As you know, the book is prefaced by a couplet from Rene Char: “the words that will emerge know things about us that we ourselves ignore”. These defining verses state something fundamental about the relationship between language and modes of writing. It is not the writer who holds primacy, but instead language and its function. The words that will emerge. The way they will emerge. Heidegger drawing on a verse from Hölderlin tells us: “… poetically man dwells…”. For Heidegger, human dwelling is an attunement to the address of language (the supreme address) only insofar one respects the very essence of language, its scope and function. Language is not a tool mastered by man; rather, it is the sovereign mistress of man. Indeed, it is language that speaks. If man truly listens to the call of language, it is the speech that talks (the talking speech, as we may say) that unfolds within the poetic element.

The more poetic a poet’s work is, the freer becomes their speech, that is, the more open and ready to accept the unpredictable. Language manifests itself as absolute singularity, the singularity of the poet’s utterance. Language as code. A poetry that uses the code by serving it. But also subverting it. Upsetting it, disturbing it, traumatizing it, enlightening it, violating it, making it bleed, and drinking it. Yet it doesn’t define it. It doesn’t control it. There is something that escapes. The poet becomes the offspring of language, but also an orphan of the language. The conditions are met to penetrate the uncontrollable, as Derrida suggests: “reading must always aim at a certain, invisible to the author, relation between what he controls and what he does not control within the very structures of language he employs”.

Poetry undermines and violates language as a conceptual structure, as a communicative system. It ought to bear witness to the rotten common sense and dominant discourse. In this context, poetic utterance evacuates meaning, creates ruptures within meaning, a process of déchetisation—an un-authorization of meaning. It aims at the contraction of meaning, at revealing an au-delà—a beyond of meaning. It aims not at interpretation through meaning making, but at the unrepresentable, that is, at the Real at its core.
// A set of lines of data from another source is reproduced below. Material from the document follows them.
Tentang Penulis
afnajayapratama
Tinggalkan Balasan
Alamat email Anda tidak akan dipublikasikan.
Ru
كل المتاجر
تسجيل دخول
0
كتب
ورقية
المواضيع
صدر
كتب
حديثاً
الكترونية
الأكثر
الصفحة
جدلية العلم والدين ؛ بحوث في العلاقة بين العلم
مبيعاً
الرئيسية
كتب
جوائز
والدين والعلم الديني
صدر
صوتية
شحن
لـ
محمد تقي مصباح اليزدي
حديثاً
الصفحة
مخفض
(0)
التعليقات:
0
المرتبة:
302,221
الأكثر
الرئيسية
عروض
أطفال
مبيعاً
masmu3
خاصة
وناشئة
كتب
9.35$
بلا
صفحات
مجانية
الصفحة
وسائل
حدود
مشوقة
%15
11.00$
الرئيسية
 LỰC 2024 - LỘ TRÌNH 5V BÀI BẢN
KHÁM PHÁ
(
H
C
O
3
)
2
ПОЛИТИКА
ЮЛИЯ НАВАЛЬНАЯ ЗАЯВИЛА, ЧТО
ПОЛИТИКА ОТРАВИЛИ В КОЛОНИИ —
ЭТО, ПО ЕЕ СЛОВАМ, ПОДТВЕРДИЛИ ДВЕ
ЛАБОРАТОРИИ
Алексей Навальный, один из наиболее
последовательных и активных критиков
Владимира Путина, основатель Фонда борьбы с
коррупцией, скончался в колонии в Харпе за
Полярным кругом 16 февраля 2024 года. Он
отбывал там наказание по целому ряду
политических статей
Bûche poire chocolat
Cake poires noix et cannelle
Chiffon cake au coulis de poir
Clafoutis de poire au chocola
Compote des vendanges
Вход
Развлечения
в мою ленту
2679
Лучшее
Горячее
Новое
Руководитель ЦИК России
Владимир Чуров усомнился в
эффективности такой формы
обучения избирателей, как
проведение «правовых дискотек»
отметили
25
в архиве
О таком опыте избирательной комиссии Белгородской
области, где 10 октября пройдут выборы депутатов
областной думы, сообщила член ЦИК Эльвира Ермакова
Therefore, it is not concerned with the automatism of the signifying chain, but with the accidental, the unexpected, the traumatic encounter with an element unassimilated by meaning – a scar of language carved on the body, as Lacan tells us.

So, a poetry emerges that does not pronounce, does not explain. It delves. It opens chasms. It leaves its traces where language stops.
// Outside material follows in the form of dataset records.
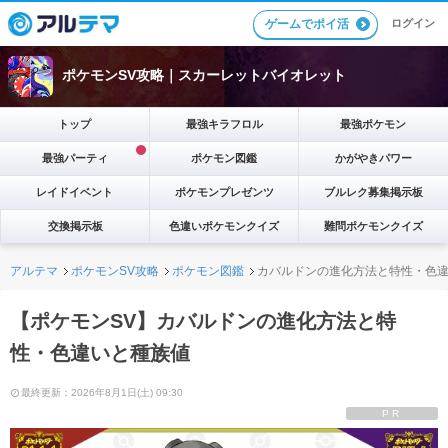
ゲームでポイ活
ログイン
ポケモンSV攻略｜スカーレットバイオレット
トップ
最強キラフロル
最強ポケモン
最強パーティ
ポケモン図鑑
かがやきパワー
レイドイベント
ポケモンプレゼンツ
ブルレク募集掲示板
交換掲示板
色違いポケモンクイズ
難問ポケモンクイズ
アルテマ
ポケモンSV攻略
ポケモン図鑑
カバルドンの進化方法と特性・色
【ポケモンSV】カバルドンの進化方法と特
性・色違いと種族値
最終更新：2026年8月1日(土) 09:30
PR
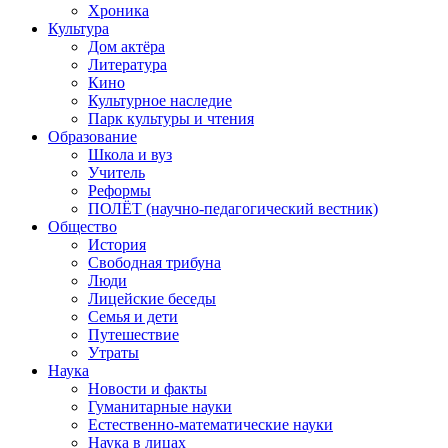
Хроника
Культура
Дом актёра
Литература
Кино
Культурное наследие
Парк культуры и чтения
Образование
Школа и вуз
Учитель
Реформы
ПОЛЁТ (научно-педагогический вестник)
Общество
История
Свободная трибуна
Люди
Лицейские беседы
Семья и дети
Путешествие
Утраты
Наука
Новости и факты
Гуманитарные науки
Естественно-математические науки
Наука в лицах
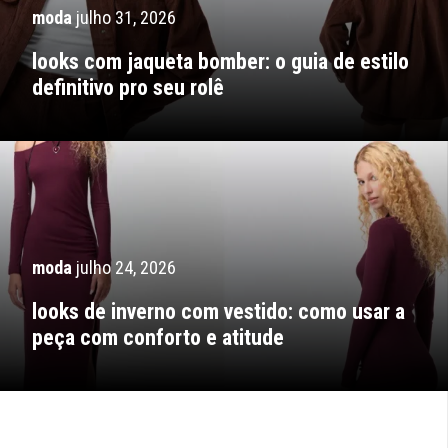
moda
julho 31, 2026
looks com jaqueta bomber: o guia de estilo
definitivo pro seu rolê
moda
julho 24, 2026
looks de inverno com vestido: como usar a
peça com conforto e atitude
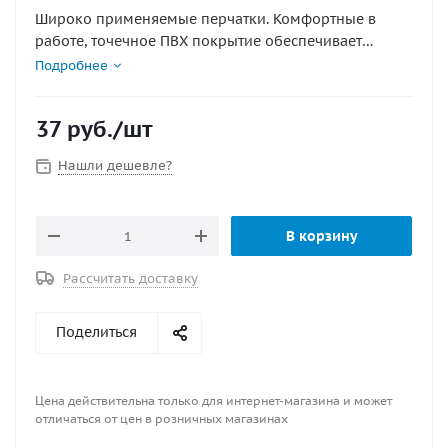
Широко применяемые перчатки. Комфортные в
работе, точечное ПВХ покрытие обеспечивает
хороший захват цена за пару
Подробнее
37
руб.
/шт
Нашли дешевле?
В корзину
Рассчитать доставку
Поделиться
Цена действительна только для интернет-магазина и может
отличаться от цен в розничных магазинах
How do contemporary Greek writers converse with global literary trends? Where does the local/ national meet the global and the universal?
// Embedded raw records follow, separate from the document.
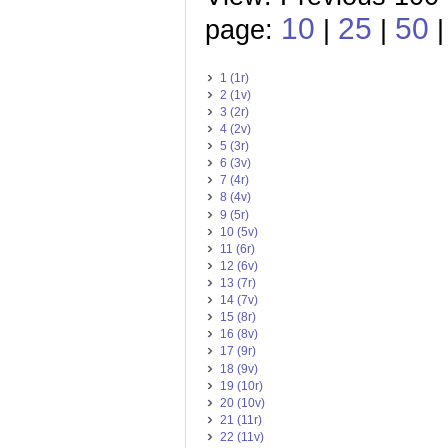
10
25
50
page:
|
|
|
1 (1r)
2 (1v)
3 (2r)
4 (2v)
5 (3r)
6 (3v)
7 (4r)
8 (4v)
9 (5r)
10 (5v)
11 (6r)
12 (6v)
13 (7r)
14 (7v)
15 (8r)
16 (8v)
17 (9r)
18 (9v)
19 (10r)
20 (10v)
21 (11r)
22 (11v)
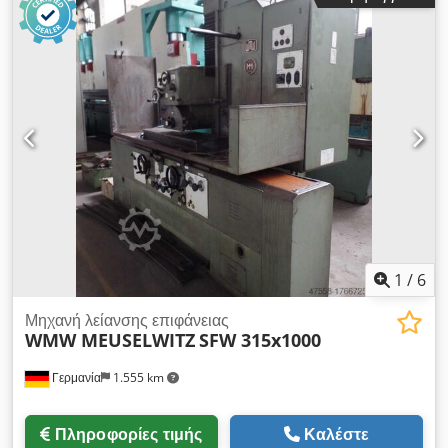
Halberstadt Χώρα προέλευσης: Γερμανία Διάμετρος
κατεργαζόμενου τεμαχίου: 250 mm Μέγιστο μήκος λείανσης:
340 mm Μέγιστο βάρος κατεργαζόμενου τεμαχίου: 50 kg
Μέγιστη διάμετρος τροχού λείανσης: 150 mm Στροφές: 8000
σ.α.λ. Υποδοχή κατεργαζόμενου τεμαχίου: SK 50 Επιπλέον
πληροφορίες: Το μηχάνημα μπορεί να επιθεωρηθεί υπό ρεύμα.
1
/
6
Μηχανή λείανσης επιφάνειας
WMW MEUSELWITZ
SFW 315x1000
Γερμανία
1.555 km
Πληροφορίες τιμής
Καλέστε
In contemporary hyper-digital social structures, the boundaries between the local/national and the global have contracted. However, they have not yet been eliminated. I reckon that contemporary Greek poetic production is to a satisfactory degree connected to global trends. There is an awareness of what is currently being written globally, supported by with very effective translation reflexes.

The globalization and internationalization of the communal fabric, staffed and constituted by digital citizens, ensures common ground in terms of their themes, concerns and preoccupations, but also experimentation of form in a constant search for the most appropriate poetic articulation. After all, let us not forget Heidegger’s reminder that space and time are not always measured by the prevailing standards of contemporaneity. Poetically, then, humans dwell in the panorama of a common realm, where dwelling is founded upon the poetic.

As in other fields, support and concern for the promotion of domestic poetic material is inadequate. For this very reason, what you are doing under the auspices of the Hellenic Ministry of Foreign Affairs is not merely necessary and important. It is valuable.